Bill intentó comer, pero los cubiertos parecían divertirse escapando de su alcance. Cuando pudo llevarse algo a la boca sintió náuseas. Esperó a que sus anfitriones terminaran. Luego rechazó amable los brazos de Saxe y se alejó con pasos torpes hacia el sofá.
“El dolor ha regresado”, dijo Saxe en la cocina. “Creo que debo darle un masaje con alcohol”.
“¿Alcohol?”, dijo la mujer. “¿Con todo el que lleva adentro? Es mejor darle dos aspirinas”.
Dorothy fue a buscar unas sábanas. Saxe regresó al auto a buscar la maleta de Bill, la caja de zapatos con el manuscrito. Cuando volvieron al estudio, Bill los miraba con ojos extenuados.
“¿Desde cuándo tienes el dolor?”
“Viene y se va”, dijo Bill. “Las primeras veces no me di cuenta”.

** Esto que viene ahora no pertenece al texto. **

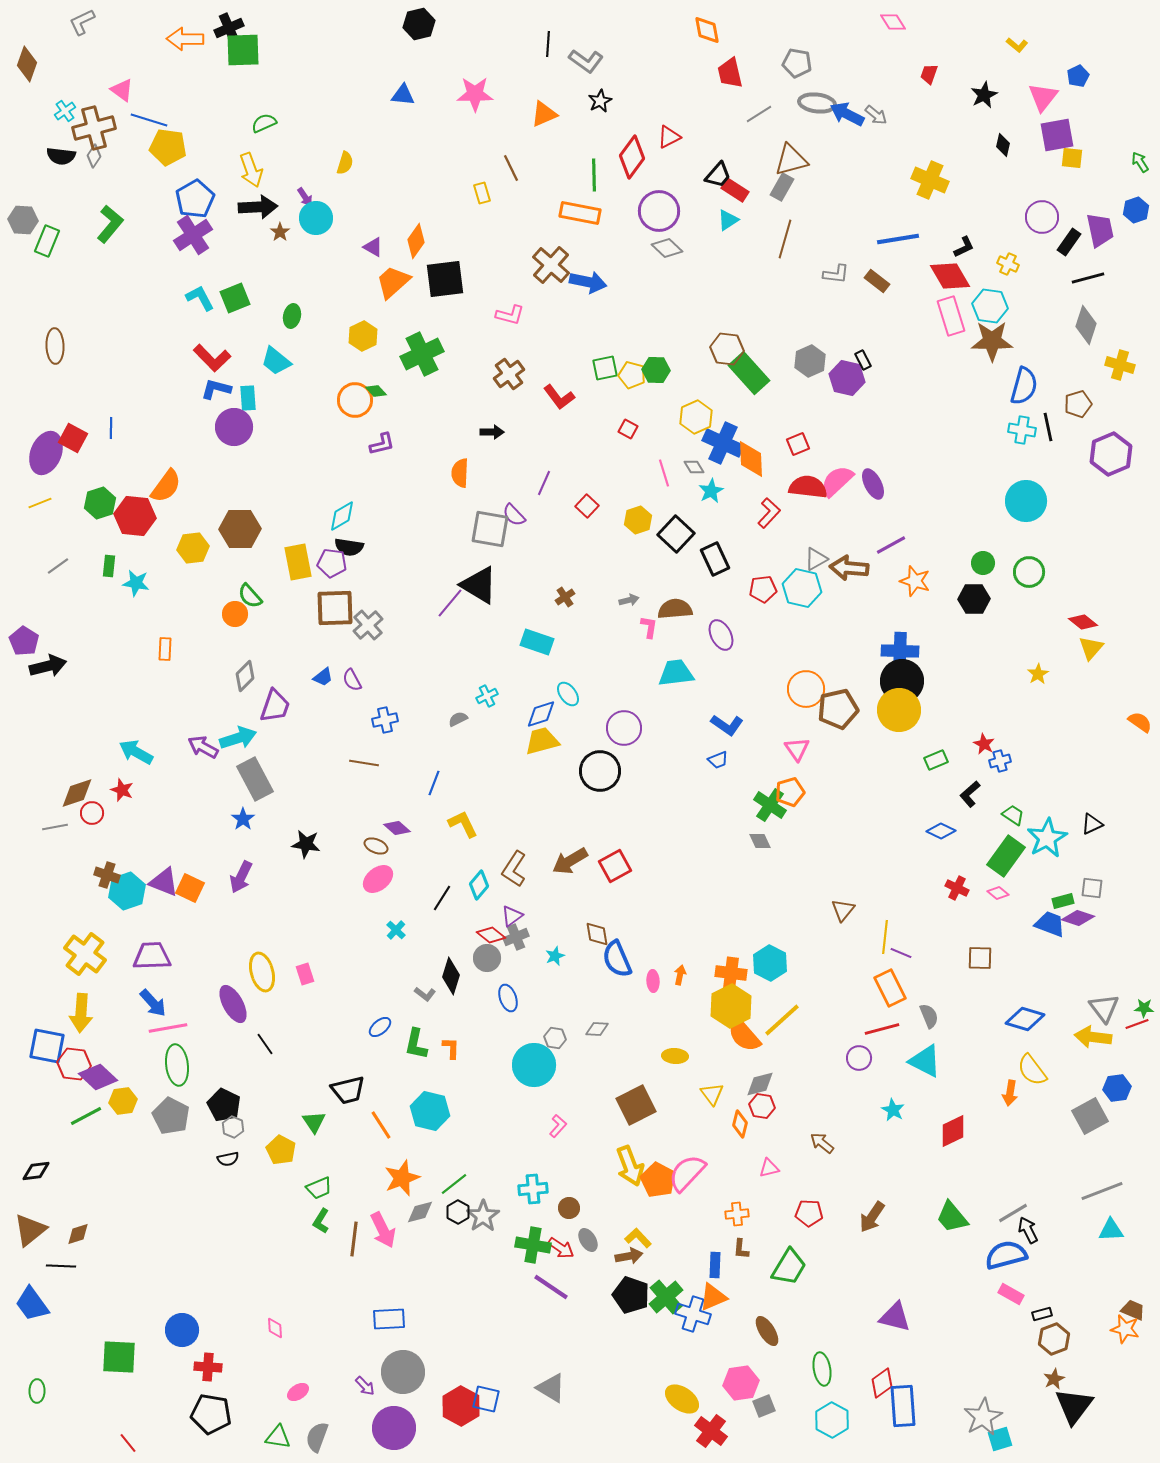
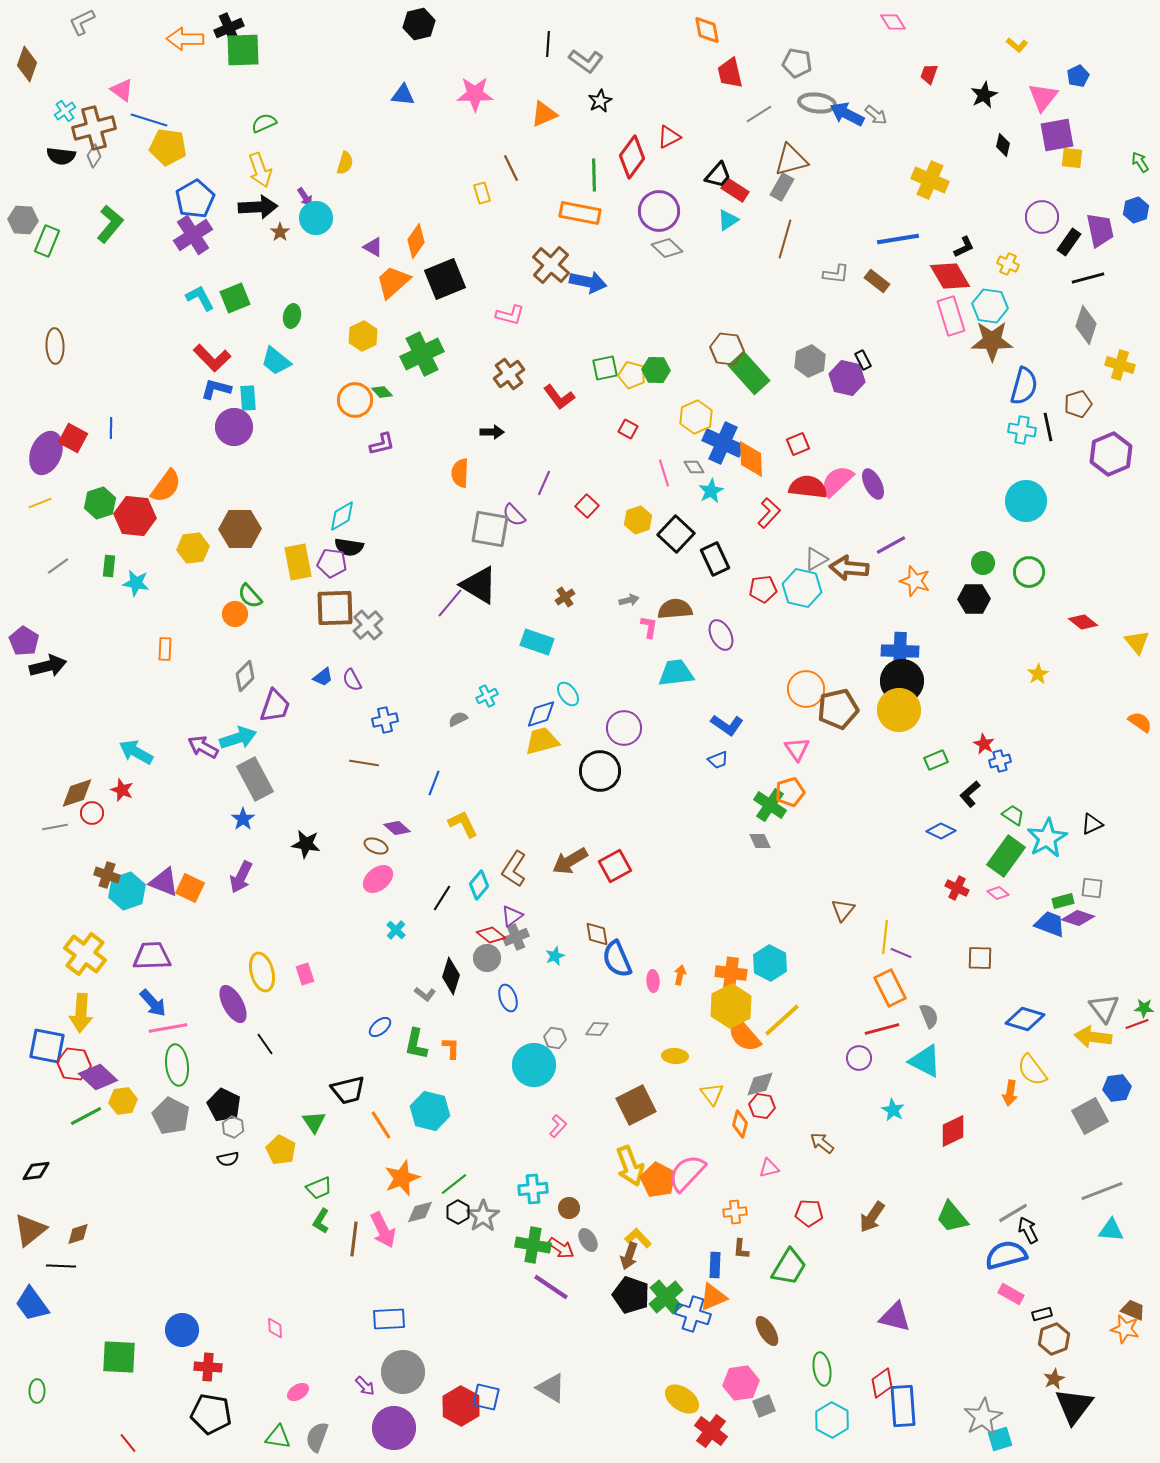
yellow arrow at (251, 170): moved 9 px right
black square at (445, 279): rotated 15 degrees counterclockwise
green diamond at (376, 391): moved 6 px right, 1 px down
yellow triangle at (1091, 648): moved 46 px right, 6 px up; rotated 20 degrees counterclockwise
orange cross at (737, 1214): moved 2 px left, 2 px up
cyan triangle at (1111, 1230): rotated 8 degrees clockwise
brown arrow at (629, 1256): rotated 120 degrees clockwise
blue square at (486, 1399): moved 2 px up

“Toma”, dijo Dorothy. Le entregó el agua y las pastillas. “Te has pasado la vida cayendo. Cuando no son los caballos es un avión”.
Bill aceptó obediente el remedio. Conocía la causa precisa del dolor, pero sentía que era necio mencionarla.
Nunca se había sentido tan cansado. 
Antes de que el sueño lo arrastrara pensó que morirse podía ser  mucho más fácil de lo que había pensado.